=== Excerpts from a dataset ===
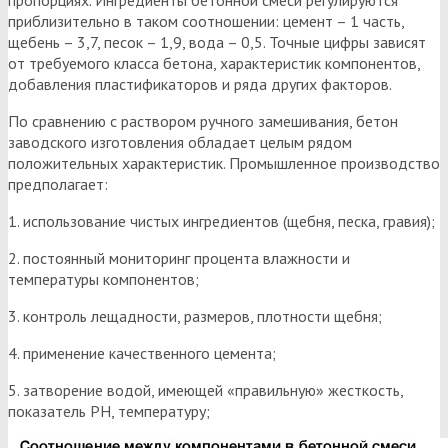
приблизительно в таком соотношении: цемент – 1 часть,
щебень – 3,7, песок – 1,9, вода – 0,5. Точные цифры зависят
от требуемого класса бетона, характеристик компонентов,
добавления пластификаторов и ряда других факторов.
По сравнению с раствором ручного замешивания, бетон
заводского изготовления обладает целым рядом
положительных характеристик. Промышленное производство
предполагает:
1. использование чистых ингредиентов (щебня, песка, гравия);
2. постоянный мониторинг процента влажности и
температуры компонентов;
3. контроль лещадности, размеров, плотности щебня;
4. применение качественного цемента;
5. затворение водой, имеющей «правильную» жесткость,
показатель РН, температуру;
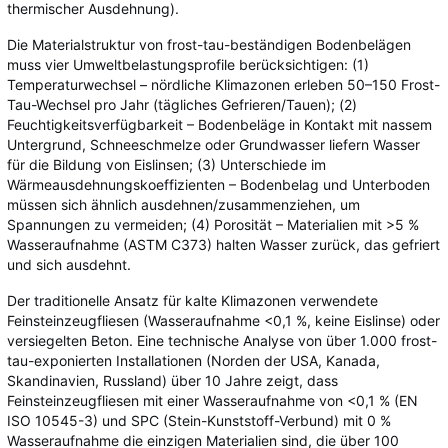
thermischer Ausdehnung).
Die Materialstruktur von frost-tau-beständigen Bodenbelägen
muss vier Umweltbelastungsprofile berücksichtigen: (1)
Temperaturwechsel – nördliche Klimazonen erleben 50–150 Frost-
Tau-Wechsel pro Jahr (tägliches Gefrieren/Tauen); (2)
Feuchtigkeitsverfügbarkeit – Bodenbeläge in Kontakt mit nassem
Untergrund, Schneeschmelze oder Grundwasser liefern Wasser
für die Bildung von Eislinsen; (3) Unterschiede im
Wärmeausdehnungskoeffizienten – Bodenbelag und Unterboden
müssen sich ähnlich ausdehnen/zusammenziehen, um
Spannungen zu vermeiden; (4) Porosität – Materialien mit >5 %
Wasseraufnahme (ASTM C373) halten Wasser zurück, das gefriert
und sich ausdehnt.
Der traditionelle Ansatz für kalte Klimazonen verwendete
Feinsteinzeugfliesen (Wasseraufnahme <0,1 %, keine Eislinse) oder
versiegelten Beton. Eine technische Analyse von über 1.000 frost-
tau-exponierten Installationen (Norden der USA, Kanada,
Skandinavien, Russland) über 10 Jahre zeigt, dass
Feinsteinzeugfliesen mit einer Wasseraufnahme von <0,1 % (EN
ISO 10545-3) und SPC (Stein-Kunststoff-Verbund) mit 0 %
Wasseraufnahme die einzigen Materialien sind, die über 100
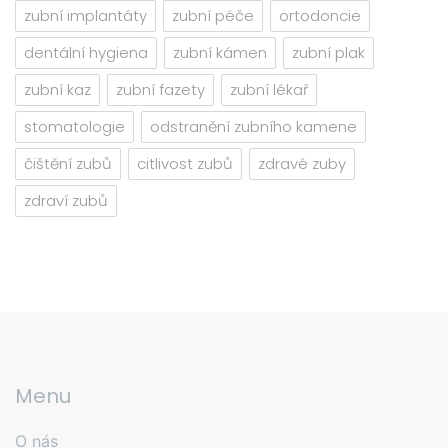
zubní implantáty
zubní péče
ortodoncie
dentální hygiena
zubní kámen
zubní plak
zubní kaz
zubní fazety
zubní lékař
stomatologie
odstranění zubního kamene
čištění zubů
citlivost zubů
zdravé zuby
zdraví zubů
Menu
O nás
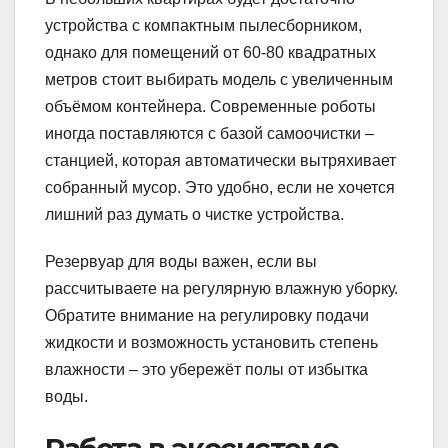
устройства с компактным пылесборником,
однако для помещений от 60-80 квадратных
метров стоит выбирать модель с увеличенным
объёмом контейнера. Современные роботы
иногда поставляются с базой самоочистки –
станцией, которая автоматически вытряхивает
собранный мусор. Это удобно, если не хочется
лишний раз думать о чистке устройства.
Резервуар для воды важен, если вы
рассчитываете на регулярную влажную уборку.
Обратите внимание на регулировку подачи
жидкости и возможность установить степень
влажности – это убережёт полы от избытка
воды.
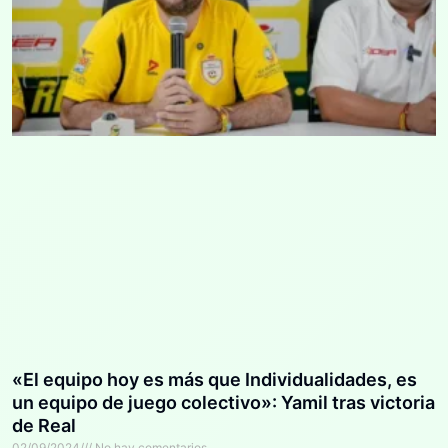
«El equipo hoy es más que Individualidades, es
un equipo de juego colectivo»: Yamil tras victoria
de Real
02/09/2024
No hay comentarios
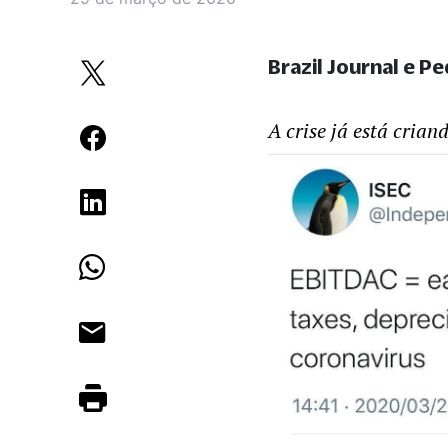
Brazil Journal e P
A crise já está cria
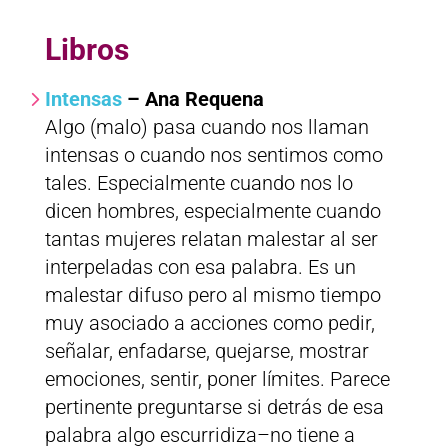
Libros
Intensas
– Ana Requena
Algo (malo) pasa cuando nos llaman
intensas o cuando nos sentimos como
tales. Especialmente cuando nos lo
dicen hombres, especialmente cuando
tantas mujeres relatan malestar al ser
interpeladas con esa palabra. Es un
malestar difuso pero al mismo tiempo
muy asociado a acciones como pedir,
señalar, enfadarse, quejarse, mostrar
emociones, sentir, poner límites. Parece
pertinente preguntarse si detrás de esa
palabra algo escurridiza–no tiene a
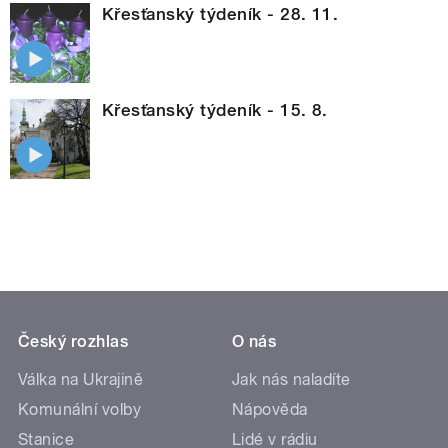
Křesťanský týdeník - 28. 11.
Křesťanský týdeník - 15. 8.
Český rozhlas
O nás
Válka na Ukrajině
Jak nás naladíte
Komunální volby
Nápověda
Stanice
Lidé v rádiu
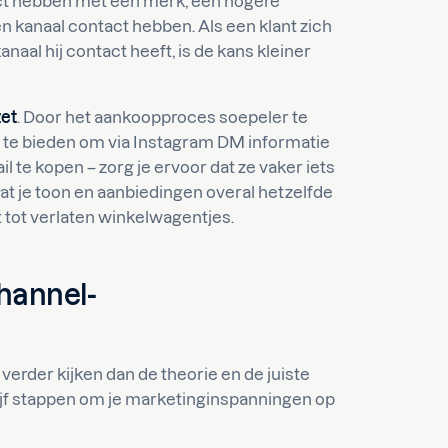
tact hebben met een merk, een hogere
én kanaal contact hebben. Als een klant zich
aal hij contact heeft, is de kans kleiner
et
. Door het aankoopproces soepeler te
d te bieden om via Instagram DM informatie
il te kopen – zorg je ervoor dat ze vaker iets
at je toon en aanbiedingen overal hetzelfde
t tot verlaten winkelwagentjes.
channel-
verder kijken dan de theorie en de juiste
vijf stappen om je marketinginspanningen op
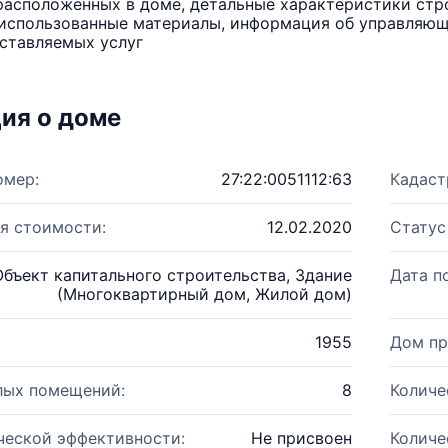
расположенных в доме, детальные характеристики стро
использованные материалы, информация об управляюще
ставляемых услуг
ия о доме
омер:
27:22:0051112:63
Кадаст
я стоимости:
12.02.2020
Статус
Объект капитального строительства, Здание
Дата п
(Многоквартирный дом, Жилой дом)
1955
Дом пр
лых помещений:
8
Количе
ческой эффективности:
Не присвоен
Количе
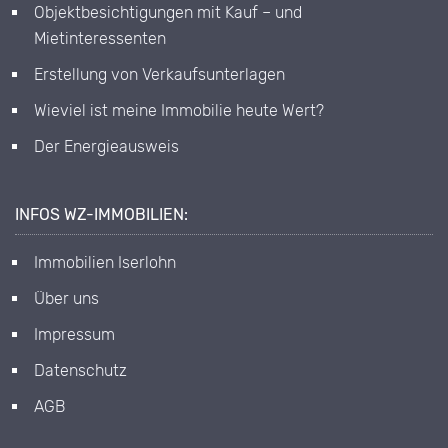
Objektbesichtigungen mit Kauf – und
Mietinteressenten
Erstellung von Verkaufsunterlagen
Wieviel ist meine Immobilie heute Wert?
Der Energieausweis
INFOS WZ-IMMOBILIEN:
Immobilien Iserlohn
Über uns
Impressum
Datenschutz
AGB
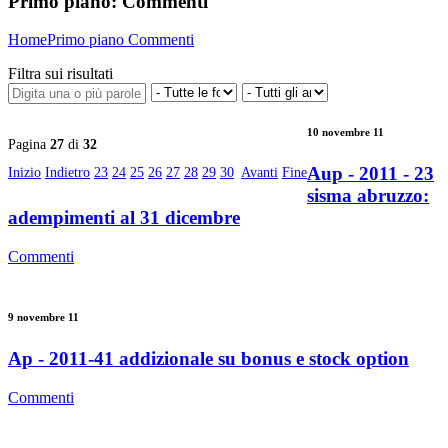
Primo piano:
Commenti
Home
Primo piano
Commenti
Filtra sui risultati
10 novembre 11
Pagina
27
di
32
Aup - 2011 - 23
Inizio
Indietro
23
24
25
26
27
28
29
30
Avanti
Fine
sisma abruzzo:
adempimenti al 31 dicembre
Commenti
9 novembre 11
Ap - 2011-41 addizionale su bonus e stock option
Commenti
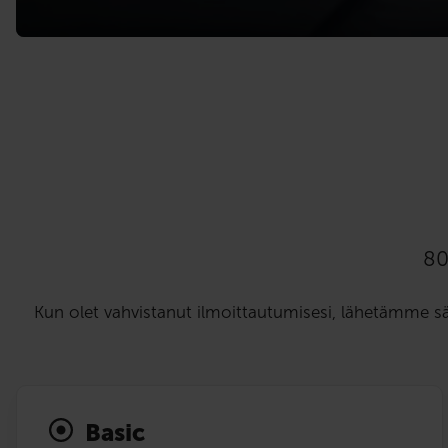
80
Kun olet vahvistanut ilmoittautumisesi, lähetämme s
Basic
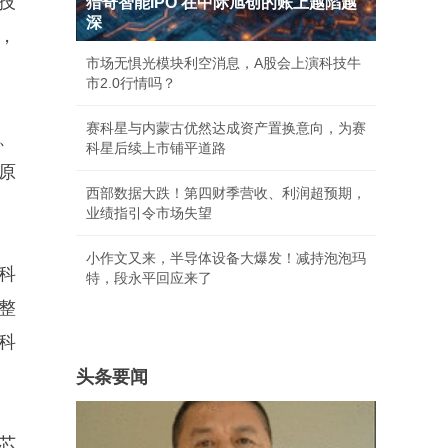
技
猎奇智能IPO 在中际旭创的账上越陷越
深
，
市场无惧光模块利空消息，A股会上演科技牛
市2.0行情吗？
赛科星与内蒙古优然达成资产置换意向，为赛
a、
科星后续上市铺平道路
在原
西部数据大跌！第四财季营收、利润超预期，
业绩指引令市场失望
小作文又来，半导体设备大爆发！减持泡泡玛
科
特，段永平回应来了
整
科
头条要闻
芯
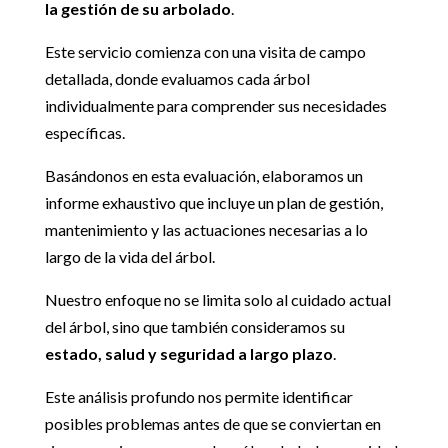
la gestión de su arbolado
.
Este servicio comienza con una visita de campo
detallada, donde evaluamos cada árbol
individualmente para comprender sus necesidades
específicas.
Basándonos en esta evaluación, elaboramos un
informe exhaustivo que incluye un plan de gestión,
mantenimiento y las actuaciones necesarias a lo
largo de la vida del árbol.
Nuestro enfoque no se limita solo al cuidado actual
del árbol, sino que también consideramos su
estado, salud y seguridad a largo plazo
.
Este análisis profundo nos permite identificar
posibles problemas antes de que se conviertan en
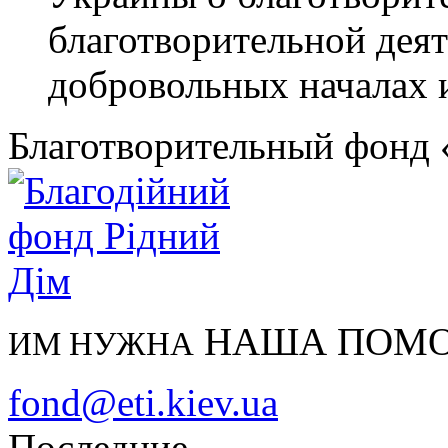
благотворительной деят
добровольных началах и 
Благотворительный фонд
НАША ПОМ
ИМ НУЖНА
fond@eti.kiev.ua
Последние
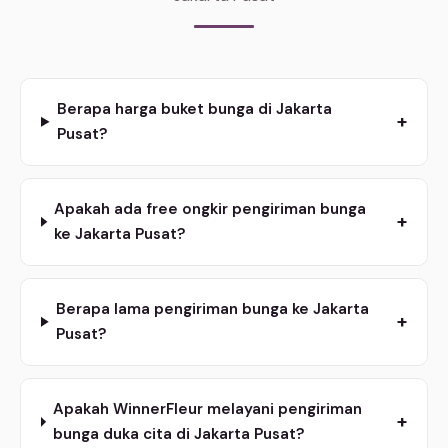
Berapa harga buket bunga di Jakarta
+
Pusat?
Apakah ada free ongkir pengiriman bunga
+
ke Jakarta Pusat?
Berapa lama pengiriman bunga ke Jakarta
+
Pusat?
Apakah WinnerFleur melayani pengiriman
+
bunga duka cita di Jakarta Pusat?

=== Exercise directions ===
Wherever the word "Pusat" turns up in a line of the entries above, copy that line.

=== Answer area ===
Pusat?
ke Jakarta Pusat?
Pusat?
bunga duka cita di Jakarta Pusat?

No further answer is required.